Bonjour Monsieur Lenglet, bonjour Monsieur Delbos.

Vous m’avez invité pour votre première émission de L’Angle Eco, qui sera diffusée le mardi 31 mai. Je vous en remercie, mais je décline cette invitation.

Je pourrais arguer que le thème retenu, « les inégalités entre générations », n’est pas dans mes cordes, que j’y préfère les « inégalités » tout court, une archaïque lecture « capital / travail ». Mais bon, comme je suis journaliste, c’est-à-dire « bon à rien et touche à tout », j’aurais pu m’accommoder de ce sujet, le détourner un peu : quand on assiste à une assemblée générale d’actionnaires, exclusivement composée de têtes blanches, on se dit que, en effet, les dividendes pour ces vieux sont prélevés sur des jeunes salariés (ou en stage, ou au chômage).

Non, c’est le casting pour vos plateaux qui me fait renoncer à vous rendre visite.

On connaît l’orientation libérale de François Lenglet (55 ans), et ce n’est pas moi, avec mon engagement assumé, qui vais lui demander de se retrancher derrière une fausse neutralité.

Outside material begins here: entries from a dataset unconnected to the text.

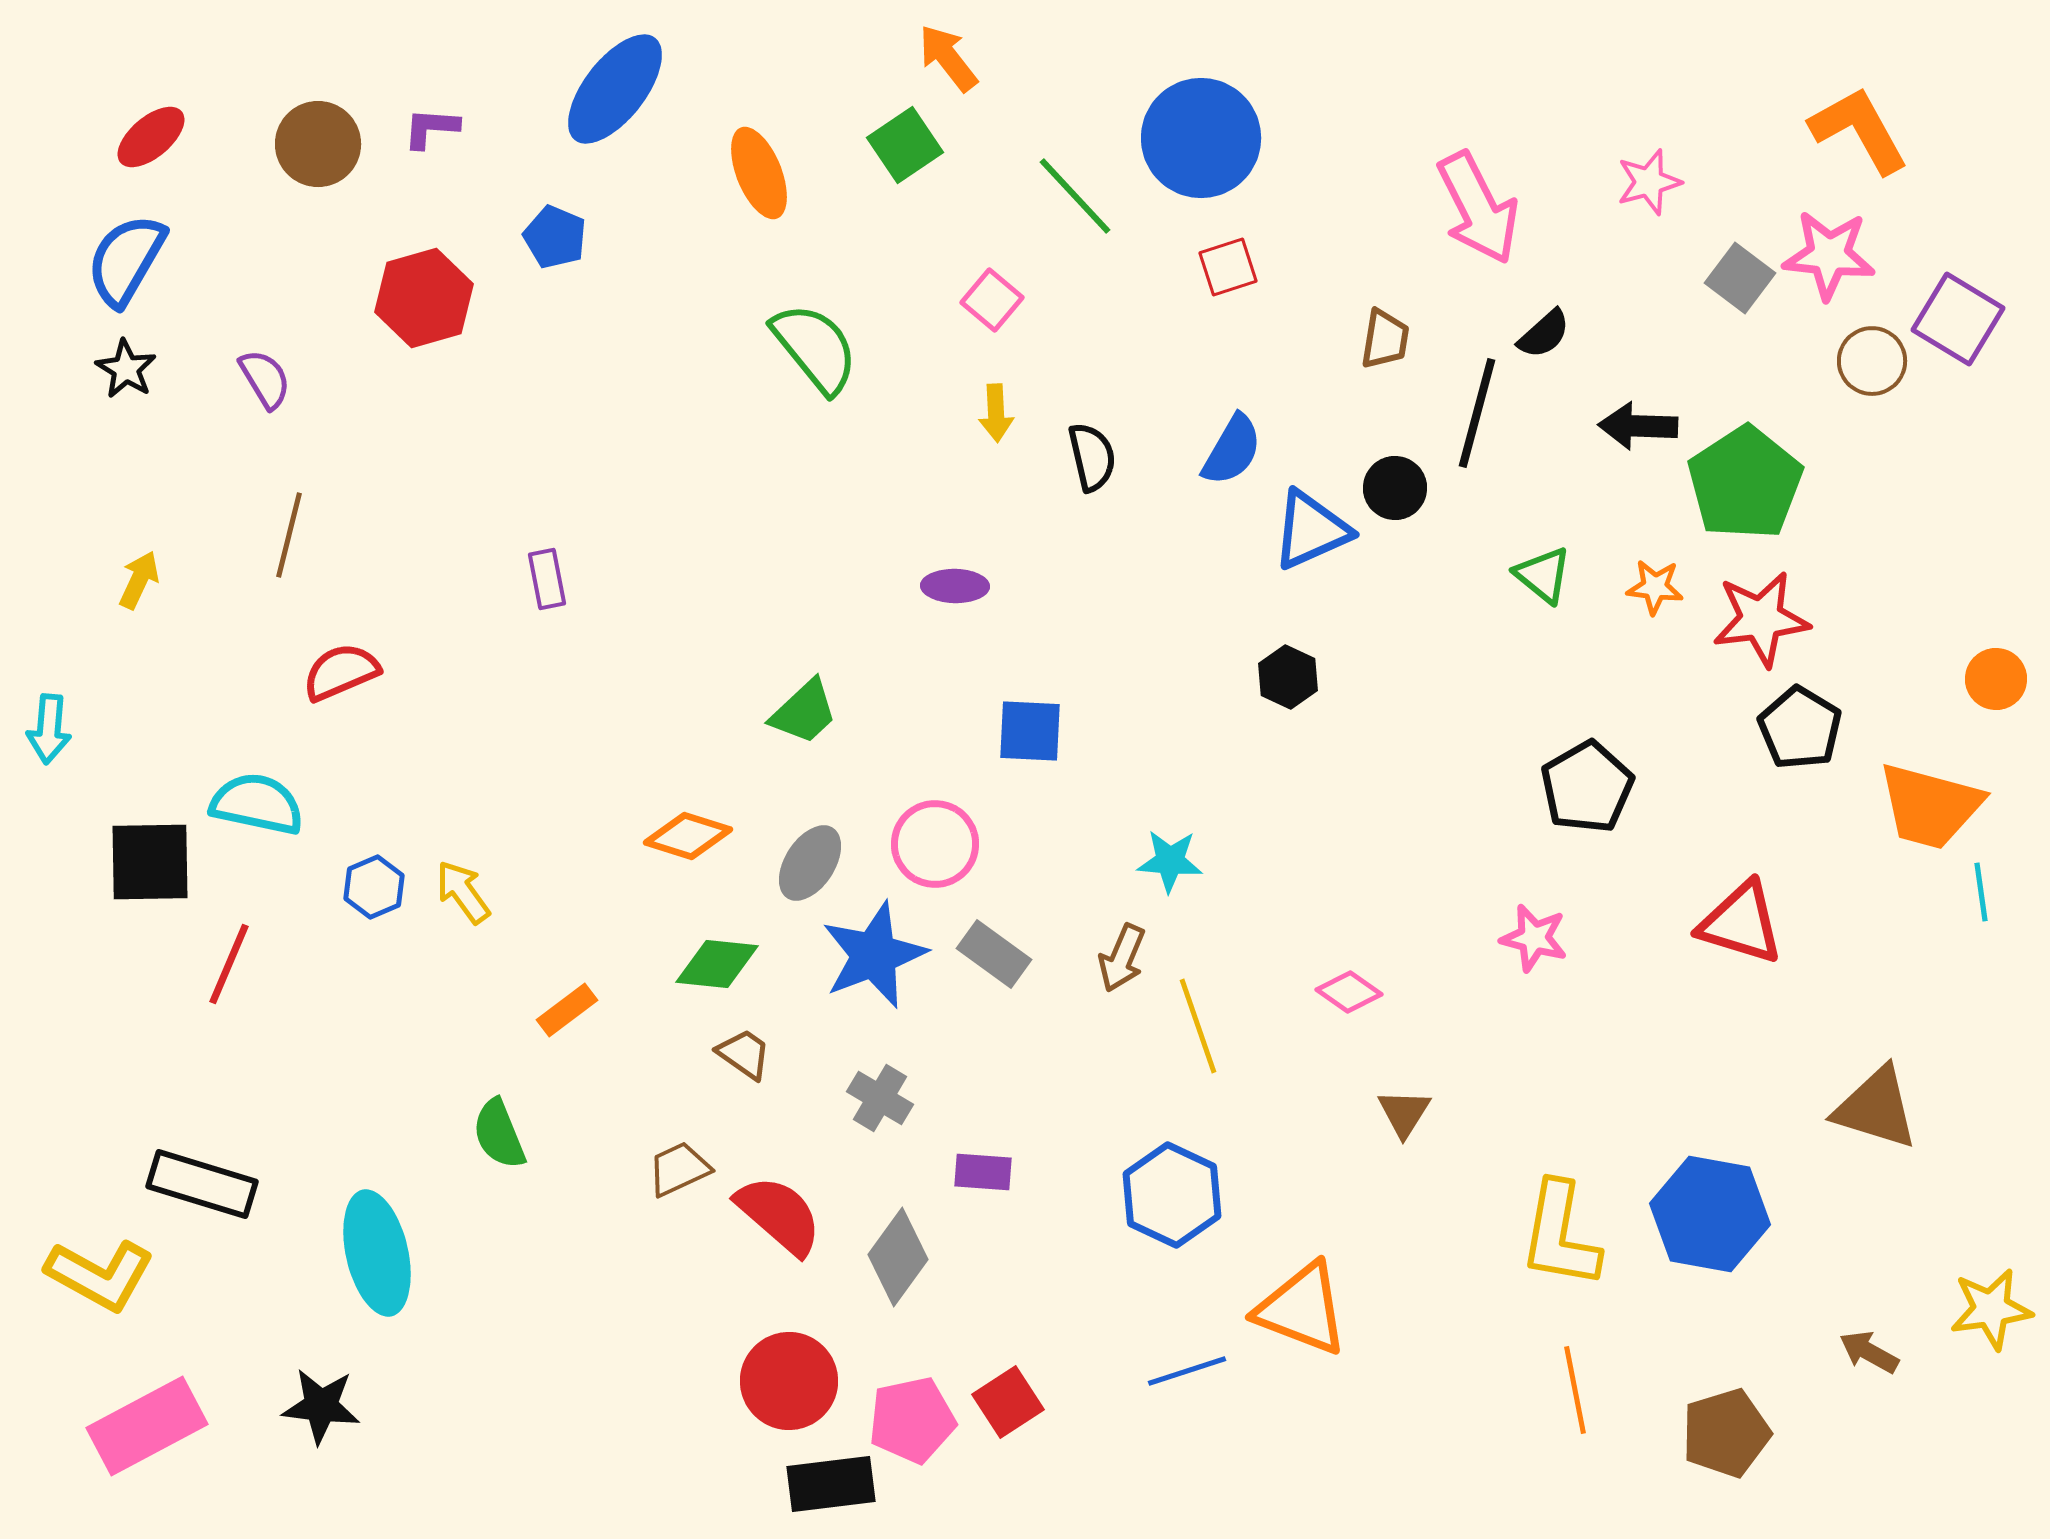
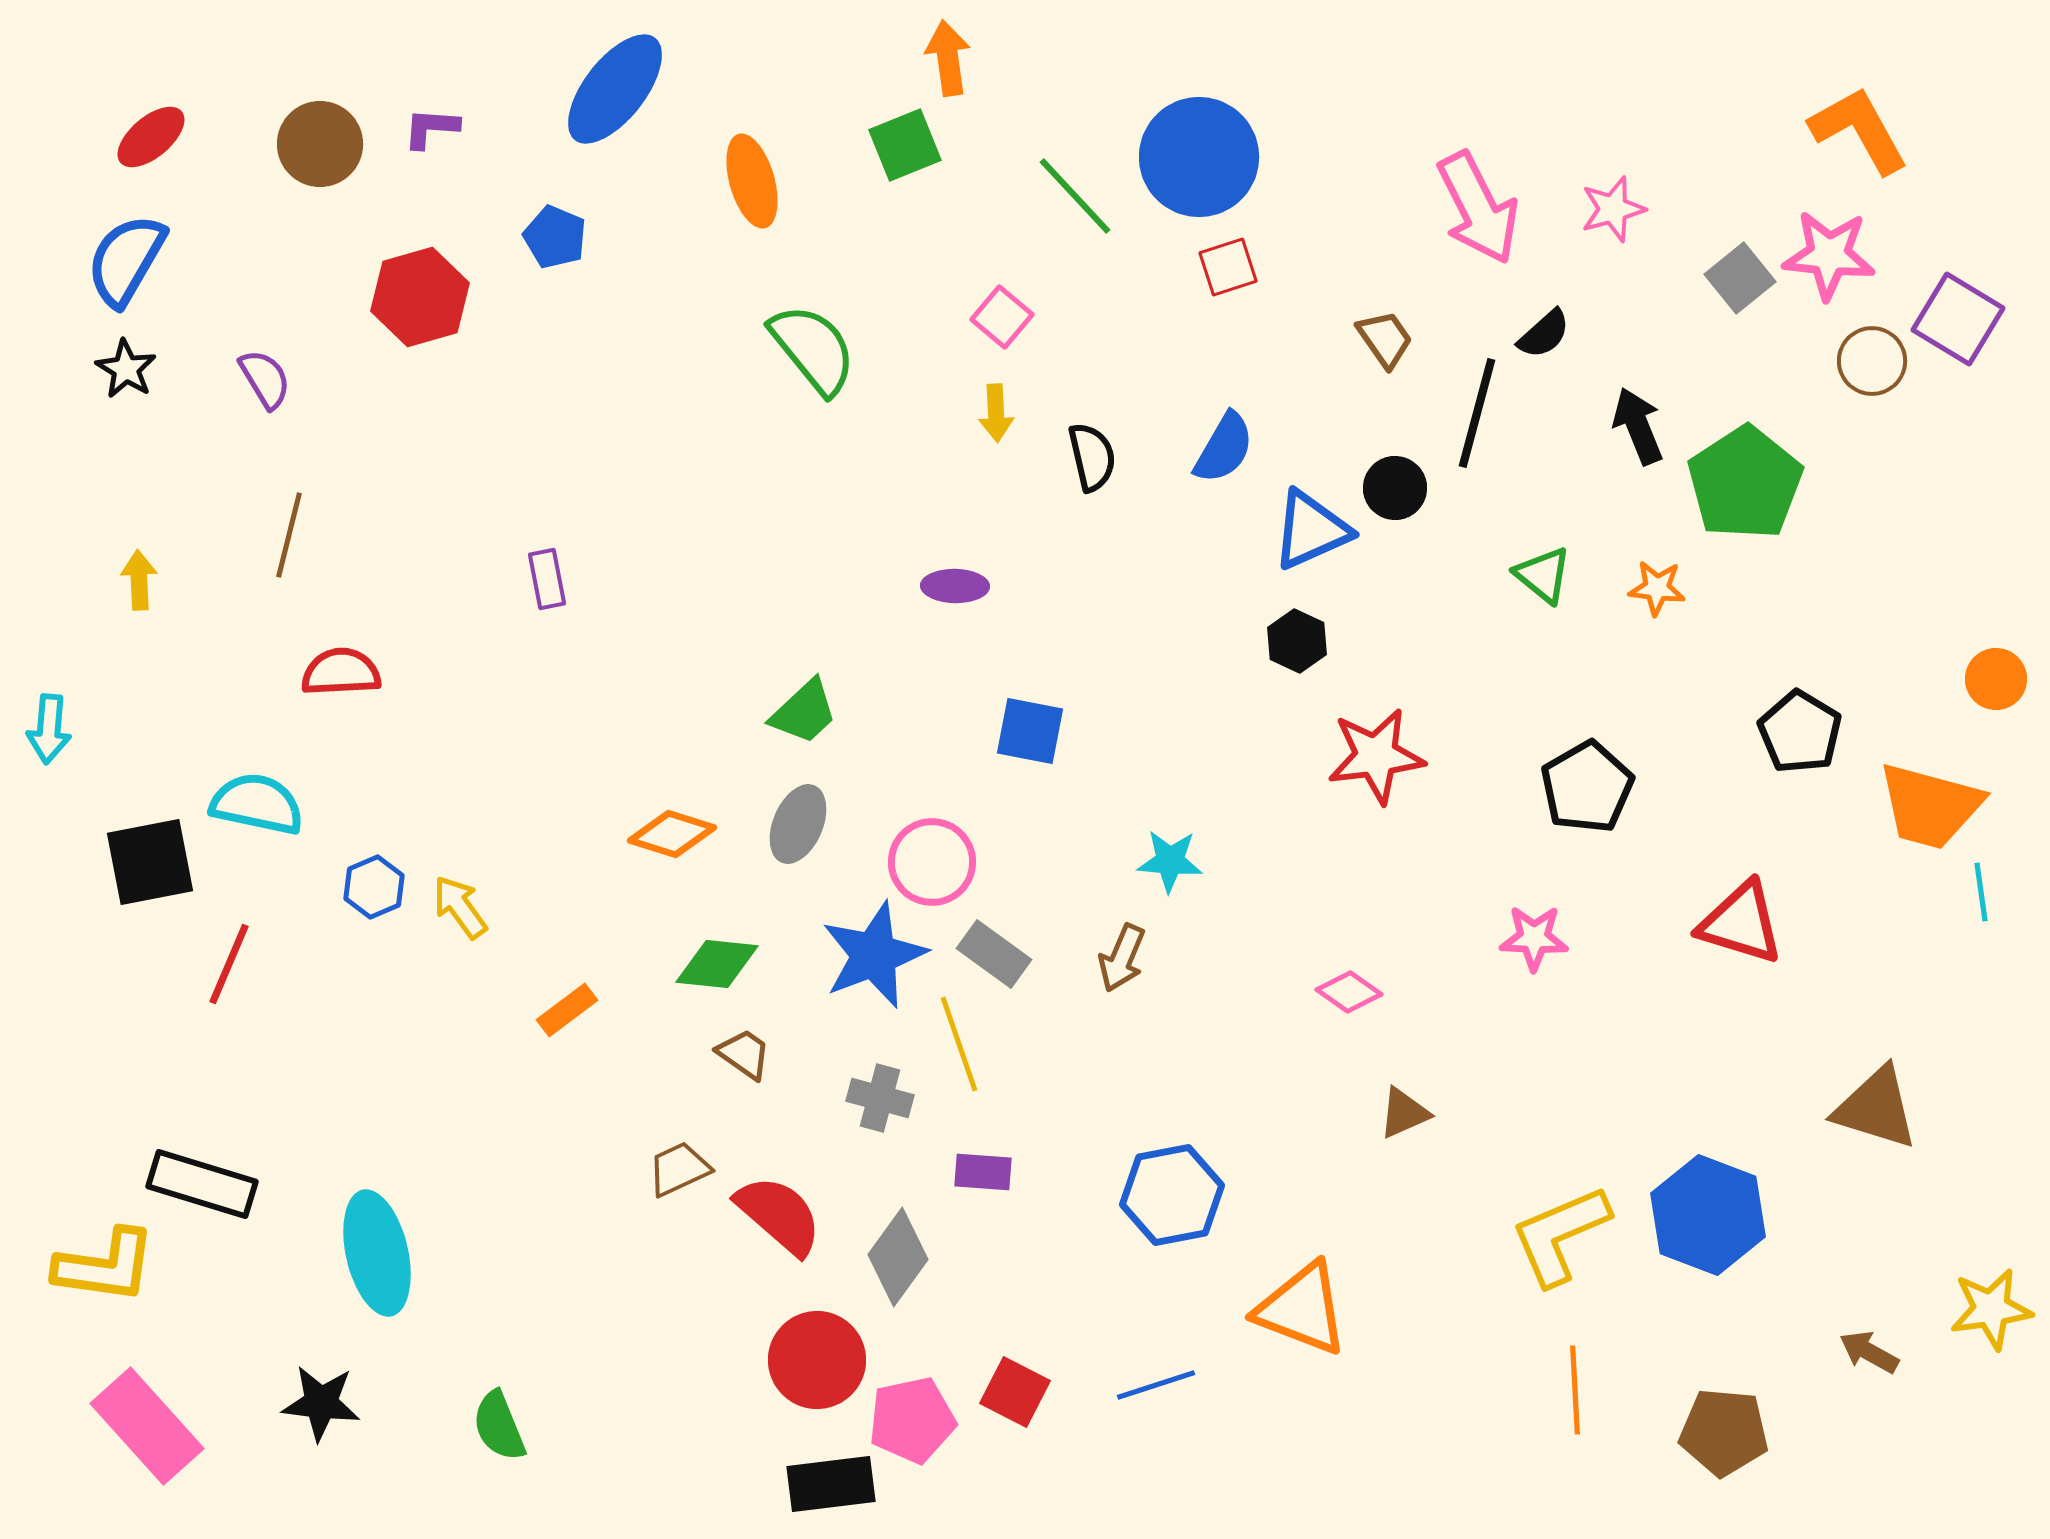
orange arrow at (948, 58): rotated 30 degrees clockwise
blue circle at (1201, 138): moved 2 px left, 19 px down
brown circle at (318, 144): moved 2 px right
green square at (905, 145): rotated 12 degrees clockwise
orange ellipse at (759, 173): moved 7 px left, 8 px down; rotated 6 degrees clockwise
pink star at (1649, 182): moved 36 px left, 27 px down
gray square at (1740, 278): rotated 14 degrees clockwise
red hexagon at (424, 298): moved 4 px left, 1 px up
pink square at (992, 300): moved 10 px right, 17 px down
brown trapezoid at (1385, 339): rotated 44 degrees counterclockwise
green semicircle at (815, 348): moved 2 px left, 1 px down
black arrow at (1638, 426): rotated 66 degrees clockwise
blue semicircle at (1232, 450): moved 8 px left, 2 px up
yellow arrow at (139, 580): rotated 28 degrees counterclockwise
orange star at (1655, 587): moved 2 px right, 1 px down
red star at (1761, 619): moved 385 px left, 137 px down
red semicircle at (341, 672): rotated 20 degrees clockwise
black hexagon at (1288, 677): moved 9 px right, 36 px up
black pentagon at (1800, 728): moved 4 px down
blue square at (1030, 731): rotated 8 degrees clockwise
orange diamond at (688, 836): moved 16 px left, 2 px up
pink circle at (935, 844): moved 3 px left, 18 px down
black square at (150, 862): rotated 10 degrees counterclockwise
gray ellipse at (810, 863): moved 12 px left, 39 px up; rotated 10 degrees counterclockwise
yellow arrow at (463, 892): moved 3 px left, 15 px down
pink star at (1534, 938): rotated 12 degrees counterclockwise
yellow line at (1198, 1026): moved 239 px left, 18 px down
gray cross at (880, 1098): rotated 16 degrees counterclockwise
brown triangle at (1404, 1113): rotated 34 degrees clockwise
green semicircle at (499, 1134): moved 292 px down
blue hexagon at (1172, 1195): rotated 24 degrees clockwise
blue hexagon at (1710, 1214): moved 2 px left, 1 px down; rotated 11 degrees clockwise
yellow L-shape at (1560, 1235): rotated 57 degrees clockwise
yellow L-shape at (100, 1275): moved 5 px right, 9 px up; rotated 21 degrees counterclockwise
blue line at (1187, 1371): moved 31 px left, 14 px down
red circle at (789, 1381): moved 28 px right, 21 px up
orange line at (1575, 1390): rotated 8 degrees clockwise
red square at (1008, 1402): moved 7 px right, 10 px up; rotated 30 degrees counterclockwise
black star at (321, 1406): moved 3 px up
pink rectangle at (147, 1426): rotated 76 degrees clockwise
brown pentagon at (1726, 1433): moved 2 px left, 1 px up; rotated 22 degrees clockwise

A ses côtés, Jean Tirole (62 ans), prix de la Banque de Suède d’économie, partisan du libre-échange, de la flexibilité du travail, de la baisse des indemnités chômage, etc., lui apporte une caution scientifique à tous les dumpings réclamés par le Medef. (De son vivant, j’ai longuement discuté avec Maurice Allais, le premier français à avoir reçu le prix de la Banque de Suède d’économie : avec la même caution scientifique, lui aurait défendu des positions presque inverses, pour le protectionnisme et contre tous les moins-disants imposés au nom de la compétitivité. Mais cet économiste, hétérodoxe, n’a jamais bénéficié de la médiatisation offerte au très libéral Jean Tirole.)

Partons pour ce tandem.
Mais qui mettez-vous, à leurs côtés, pour le rééquilibrer ?
Dans le premier « débat », par exemple, sur l’emploi ?

Sophie de Menthon (68 ans), « cheffe d’entreprise », et longtemps membres du Medef.
Emmanuelle Duez (28 ans), diplômée de l’Essec et de Science-Po, décrite par La Tribune comme « serial entrepreneuse de choc ».
Enfin, Diana Filippova (29 ans), diplômée de HEC et de Science-Po, que vous me présentez comme « entrepreneuse », et en même temps « responsable des relations écosystème start-up chez Microsoft ».

Des libéraux débattront donc avec des dirigeants d’entreprises, des diplômées de grandes écoles avec des diplômés de grandes écoles, l’élite occupera tout l’espace. Nul doute qu’on trouvera bien des désaccords entre eux, que certains – certaines – auront des propos originaux, mais enfin : qu’il n’y ait pas un salarié normal, pas un stagiaire, pas un précaire, pas un syndicaliste ! Eux qui représentent la masse du pays ! Comme s’ils n’avaient rien à dire, eux, sur l’emploi !

Et je viendrais m’y ajouter, moi, pour servir d’alibi à cette comédie ?
Je pourrais, oui.
Je pourrais y venir, pour dénoncer ce dispositif.
Mais parfois, on est fatigués de ces combats : je vous laisserai « débattre » tranquillement…

Bref, je ne trouve pas que ce pluralisme rétréci fasse honneur au service public.

Je reste à votre disposition, néanmoins, ultérieurement, pour des débats plus équilibrés.